J’adore écouter Agnès lire à ses gosses. J’adore moins quand elle me dit 'non!' ou dit à mes petits-enfants différemment de moi, sans m’expliquer. Chaque fois que je conseille quelque chose, elle me réponds 'Bien maman' d’un ton d’enfant sage, et puis elle met à côté ce que je dis, ce que je suggère, comme on éloigne une mouche.

«J’ai trente-sept ans, tu sais!» Je sais, et alors?

Mon mari m’écoute davantage que ma fille. Ma bru aussi. Bientôt, en dix jours je serais à la maison et près de Gabrielle. Elle aura alors trois mois. Lionel m’a prévenu par téléphone : maman, tu ne le reconnaîtras plus!» Mon fils n’aime pas non plus mes conseils, mais Annelise me le demande.

Moi, j’aurais été heureuse d’avoir maman près de moi quand mes enfants étaient petits, je n’avais personne pour me conseiller. Au début, j’allais à l’infirmerie pour apprendre comment la baigner, comment la langer, puis je l’apprenais des livres comment l’élever, m’en comporter.

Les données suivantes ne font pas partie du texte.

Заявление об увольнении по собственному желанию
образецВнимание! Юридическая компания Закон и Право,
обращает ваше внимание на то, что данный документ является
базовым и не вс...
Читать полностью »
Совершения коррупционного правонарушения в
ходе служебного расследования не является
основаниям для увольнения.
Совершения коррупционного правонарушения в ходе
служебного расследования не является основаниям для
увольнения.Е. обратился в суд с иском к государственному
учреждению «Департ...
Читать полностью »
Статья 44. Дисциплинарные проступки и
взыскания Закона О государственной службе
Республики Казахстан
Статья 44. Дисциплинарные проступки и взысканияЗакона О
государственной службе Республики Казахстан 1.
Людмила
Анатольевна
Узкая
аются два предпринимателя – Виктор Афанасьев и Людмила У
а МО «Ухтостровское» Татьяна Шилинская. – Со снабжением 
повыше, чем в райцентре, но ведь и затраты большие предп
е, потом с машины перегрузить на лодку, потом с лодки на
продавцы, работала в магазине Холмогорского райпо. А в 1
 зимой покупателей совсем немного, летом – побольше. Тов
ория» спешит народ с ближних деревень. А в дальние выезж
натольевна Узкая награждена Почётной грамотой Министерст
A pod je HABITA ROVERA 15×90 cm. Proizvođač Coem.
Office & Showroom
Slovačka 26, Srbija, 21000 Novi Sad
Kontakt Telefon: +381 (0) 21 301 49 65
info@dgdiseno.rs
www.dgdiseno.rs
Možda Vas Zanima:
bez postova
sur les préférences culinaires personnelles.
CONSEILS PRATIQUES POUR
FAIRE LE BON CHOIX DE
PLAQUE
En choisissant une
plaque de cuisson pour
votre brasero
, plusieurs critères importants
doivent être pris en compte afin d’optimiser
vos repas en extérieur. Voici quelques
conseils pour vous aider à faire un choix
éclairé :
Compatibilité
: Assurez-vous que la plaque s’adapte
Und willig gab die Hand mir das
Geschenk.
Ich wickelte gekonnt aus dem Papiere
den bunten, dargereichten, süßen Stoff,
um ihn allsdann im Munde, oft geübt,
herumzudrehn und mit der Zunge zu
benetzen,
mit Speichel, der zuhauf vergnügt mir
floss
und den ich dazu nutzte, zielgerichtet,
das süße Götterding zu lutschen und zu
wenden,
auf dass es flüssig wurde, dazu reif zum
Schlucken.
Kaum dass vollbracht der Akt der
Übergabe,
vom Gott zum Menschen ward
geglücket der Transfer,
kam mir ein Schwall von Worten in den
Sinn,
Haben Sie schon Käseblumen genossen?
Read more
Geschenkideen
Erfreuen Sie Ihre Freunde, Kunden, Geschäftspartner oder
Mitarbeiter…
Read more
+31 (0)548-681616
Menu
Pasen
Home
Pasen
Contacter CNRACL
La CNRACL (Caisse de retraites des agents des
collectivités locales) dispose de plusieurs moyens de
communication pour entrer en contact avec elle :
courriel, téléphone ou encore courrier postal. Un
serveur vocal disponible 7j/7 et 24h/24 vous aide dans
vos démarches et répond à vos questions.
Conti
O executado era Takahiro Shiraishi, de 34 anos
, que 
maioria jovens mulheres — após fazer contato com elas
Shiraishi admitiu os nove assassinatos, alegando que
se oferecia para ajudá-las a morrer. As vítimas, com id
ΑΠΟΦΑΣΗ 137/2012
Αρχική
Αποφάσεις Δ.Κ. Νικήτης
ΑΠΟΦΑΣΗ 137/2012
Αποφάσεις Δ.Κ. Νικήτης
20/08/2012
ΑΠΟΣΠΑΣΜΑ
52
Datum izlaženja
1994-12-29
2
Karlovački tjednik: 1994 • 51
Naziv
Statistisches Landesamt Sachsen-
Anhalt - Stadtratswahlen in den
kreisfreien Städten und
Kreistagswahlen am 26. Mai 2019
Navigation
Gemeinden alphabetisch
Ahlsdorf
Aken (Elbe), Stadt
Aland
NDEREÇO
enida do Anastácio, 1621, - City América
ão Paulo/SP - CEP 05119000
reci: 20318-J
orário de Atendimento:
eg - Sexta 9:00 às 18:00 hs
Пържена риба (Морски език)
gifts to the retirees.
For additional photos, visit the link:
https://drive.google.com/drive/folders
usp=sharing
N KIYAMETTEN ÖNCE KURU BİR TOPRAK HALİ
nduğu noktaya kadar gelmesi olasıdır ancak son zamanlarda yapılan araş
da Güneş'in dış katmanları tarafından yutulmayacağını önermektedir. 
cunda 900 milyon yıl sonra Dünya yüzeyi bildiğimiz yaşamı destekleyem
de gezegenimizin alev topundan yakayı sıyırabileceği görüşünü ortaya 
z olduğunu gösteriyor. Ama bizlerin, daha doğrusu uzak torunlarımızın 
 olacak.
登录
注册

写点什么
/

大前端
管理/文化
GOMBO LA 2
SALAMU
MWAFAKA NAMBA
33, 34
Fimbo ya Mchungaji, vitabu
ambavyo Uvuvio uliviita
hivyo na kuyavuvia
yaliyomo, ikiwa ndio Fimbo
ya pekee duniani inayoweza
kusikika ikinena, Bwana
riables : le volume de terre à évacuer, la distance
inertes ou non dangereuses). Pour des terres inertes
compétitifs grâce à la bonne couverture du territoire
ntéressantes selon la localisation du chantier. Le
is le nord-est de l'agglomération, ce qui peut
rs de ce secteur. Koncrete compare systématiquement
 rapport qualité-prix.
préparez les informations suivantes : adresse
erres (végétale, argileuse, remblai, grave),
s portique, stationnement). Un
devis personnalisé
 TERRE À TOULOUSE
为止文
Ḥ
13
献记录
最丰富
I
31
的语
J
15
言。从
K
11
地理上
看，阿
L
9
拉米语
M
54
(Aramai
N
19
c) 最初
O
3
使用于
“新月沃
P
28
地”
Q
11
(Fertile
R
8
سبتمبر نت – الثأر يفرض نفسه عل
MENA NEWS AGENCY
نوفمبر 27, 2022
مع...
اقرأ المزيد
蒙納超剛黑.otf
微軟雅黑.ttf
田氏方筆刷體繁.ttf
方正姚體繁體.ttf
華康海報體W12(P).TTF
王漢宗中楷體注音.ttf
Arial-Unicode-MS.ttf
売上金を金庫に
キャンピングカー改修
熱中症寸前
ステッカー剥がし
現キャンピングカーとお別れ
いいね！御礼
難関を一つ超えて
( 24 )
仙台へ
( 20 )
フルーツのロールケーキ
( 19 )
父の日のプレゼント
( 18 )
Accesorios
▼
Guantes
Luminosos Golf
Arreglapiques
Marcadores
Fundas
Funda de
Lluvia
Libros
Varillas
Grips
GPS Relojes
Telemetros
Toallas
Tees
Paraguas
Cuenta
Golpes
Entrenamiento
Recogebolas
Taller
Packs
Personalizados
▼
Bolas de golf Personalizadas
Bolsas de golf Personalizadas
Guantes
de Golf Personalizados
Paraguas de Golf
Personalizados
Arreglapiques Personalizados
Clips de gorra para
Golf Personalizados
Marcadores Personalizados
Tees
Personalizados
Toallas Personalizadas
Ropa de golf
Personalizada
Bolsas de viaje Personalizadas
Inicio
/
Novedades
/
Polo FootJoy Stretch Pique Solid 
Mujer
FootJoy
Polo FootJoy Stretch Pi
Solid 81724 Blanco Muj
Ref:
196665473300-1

Maman, tu as quand même quatre petit petits-enfants adorables! Tu serais contente si tu serais encore là. Tu es encore avec moi, en moi. La preuve est que je te parle. Je te montre à Alexandre qui comprend déjà un peu le passage de l’âge, il comprend qu’un jour sa maman avait été mon bébé.

« Don’t ! » dit Henry (Non). Je le comprends mieux puisqu’il parle en mots courts. « Ha, ha ! » crie Thomas qui aime tout expérimenter comme son frère Alexandre aime tout comprendre. Et Henry ? Tout imiter, mais en plus, il adore manger, jouer, découvrir, sauter, se plonger jusqu’à cou dans l’eau, monter, se laisser glisser vers le bas des marches. Il est téméraire, courageux plutôt, puisqu’il les fait tant avec force qu’avec attention.

Vingt minutes sont passées.

François dort toujours.

Il est midi, mais nous allons manger seulement quand François se réveillera. Peut-être, il est temps de mettre la tourte au four.